Rodbourne is a suburb of Swindon in Wiltshire, England, north of the town centre and about 0.9 mi northwest of Swindon railway station. It includes an area formerly called Even Swindon.

==Northern area==
Land to the north of the Wilts and Berks Canal and the Swindon-Cheltenham railway was part of Rodbourne Cheney civil parish until 1928 when the parish was dissolved and the area transferred to Swindon municipal borough. This area forms part of Rodbourne Cheney electoral ward.

The Anglican church of St Mary has 13th-century origins but was rebuilt in 1848.

==Even Swindon==
Before the expansion of the town, Even Swindon was a hamlet just south of the canal and the Swindon-Cheltenham railway; it was a tithing of Rodbourne Cheney parish. Housing began to be built in the 1870s and in 1890 the land was transferred to the municipal borough of Swindon.
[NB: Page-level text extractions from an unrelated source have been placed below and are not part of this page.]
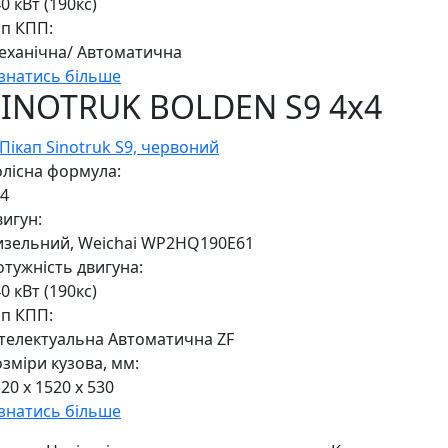
0 кВт (190кс)
ип КПП:
еханічна/ Автоматична
ізнатись більше
SINOTRUK BOLDEN S9 4x4
олісна формула:
x4
игун:
изельний, Weichai WP2HQ190E61
тужність двигуна:
0 кВт (190кс)
ип КПП:
нтелектуальна Автоматична ZF
зміри кузова, мм:
20 х 1520 х 530
ізнатись більше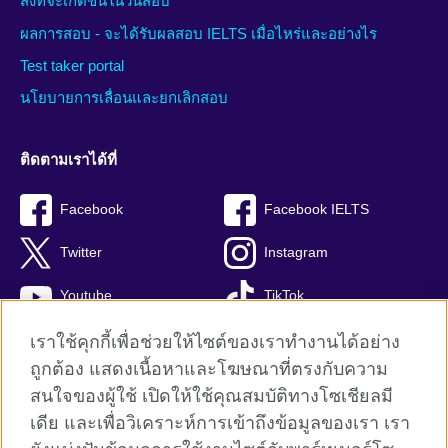
สิ่งที่จะเกิดขึ้นในวันสอบ
ผลการสอบ - จะได้รับผลสอบ IELTS เมื่อไหร่และอย่างไร
Test taker portal
นโยบายการเลื่อนและยกเลิกสอบ
ติดตามเราได้ที่
Facebook
Facebook IELTS
Twitter
Instagram
Youtube
TikTok
เราใช้คุกกี้เพื่อช่วยให้ไซต์ของเราทำงานได้อย่าง
ถูกต้อง แสดงเนื้อหาและโฆษณาที่ตรงกับความ
สนใจของผู้ใช้ เปิดให้ใช้คุณสมบัติทางโซเชียลมี
British Council global
เดีย และเพื่อวิเคราะห์การเข้าถึงข้อมูลของเรา เรา
Privacy and terms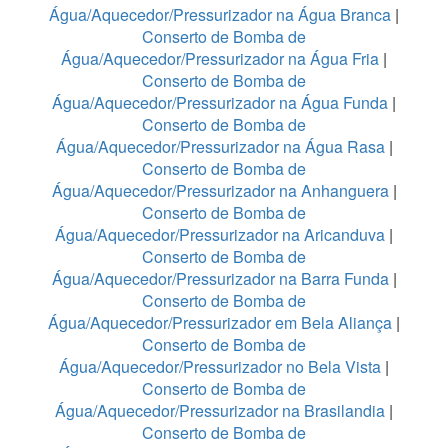
Água/Aquecedor/Pressurizador na Água Branca
|
Conserto de Bomba de
Água/Aquecedor/Pressurizador na Água Fria
|
Conserto de Bomba de
Água/Aquecedor/Pressurizador na Água Funda
|
Conserto de Bomba de
Água/Aquecedor/Pressurizador na Água Rasa
|
Conserto de Bomba de
Água/Aquecedor/Pressurizador na Anhanguera
|
Conserto de Bomba de
Água/Aquecedor/Pressurizador na Aricanduva
|
Conserto de Bomba de
Água/Aquecedor/Pressurizador na Barra Funda
|
Conserto de Bomba de
Água/Aquecedor/Pressurizador em Bela Aliança
|
Conserto de Bomba de
Água/Aquecedor/Pressurizador no Bela Vista
|
Conserto de Bomba de
Água/Aquecedor/Pressurizador na Brasilandia
|
Conserto de Bomba de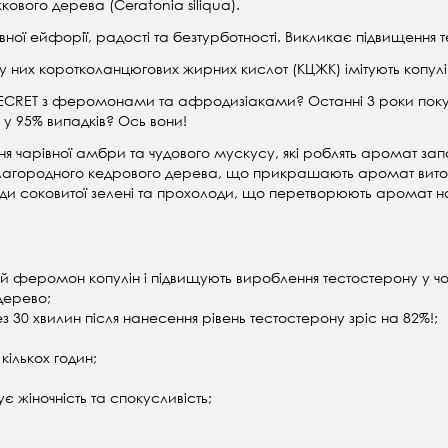
кового дерева (Ceratonia siliqua).
ої ейфорії, радості та безтурботності. Викликає підвищення те
т у них коротколанцюгових жирних кислот (КЦЖК) імітують копулі
 SECRET з феромонами та афродизіаками? Останні 3 роки пок
 95% випадків? Ось вони!
я чарівної амбри та чудового мускусу, які роблять аромат за
 благородного кедрового дерева, що прикрашають аромат вито
орди соковитої зелені та прохолоди, що перетворюють аромат н
чий феромон копулін і підвищують вироблення тестостерону у чол
 дерево;
 30 хвилин після нанесення рівень тестостерону зріс на 82%!;
кількох годин;
жіночність та спокусливість;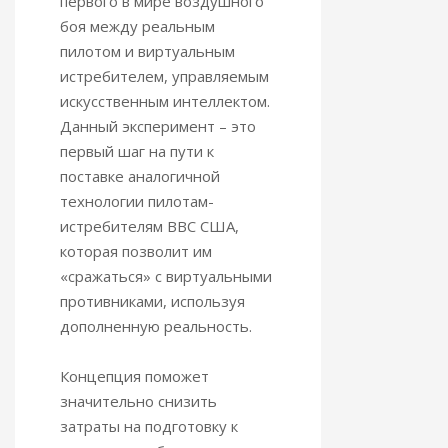
первого в мире воздушного
боя между реальным
пилотом и виртуальным
истребителем, управляемым
искусственным интеллектом.
Данный эксперимент – это
первый шаг на пути к
поставке аналогичной
технологии пилотам-
истребителям ВВС США,
которая позволит им
«сражаться» с виртуальными
противниками, используя
дополненную реальность.
Концепция поможет
значительно снизить
затраты на подготовку к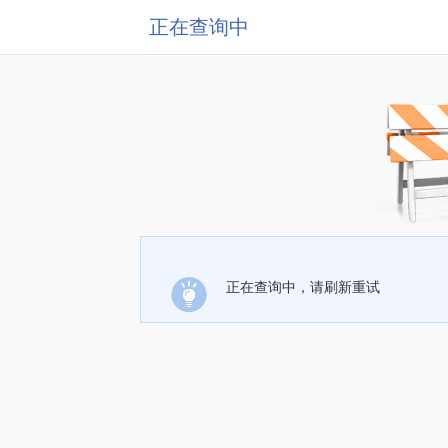
正在查询中
正在查询中，请刷新重试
This area forms part of the Mannington and Western electoral ward.

As the population grew, in the 1880s a mission chapel (dependent on St Mary's) was established near the railway works, leading to the building of St Augustine's church at Summers Street, completed in 1908.

Although Even Swindon still appears on some maps, by the early 21st century the area was considered to be part of Rodbourne.

There is a primary school, Even Swindon Primary School.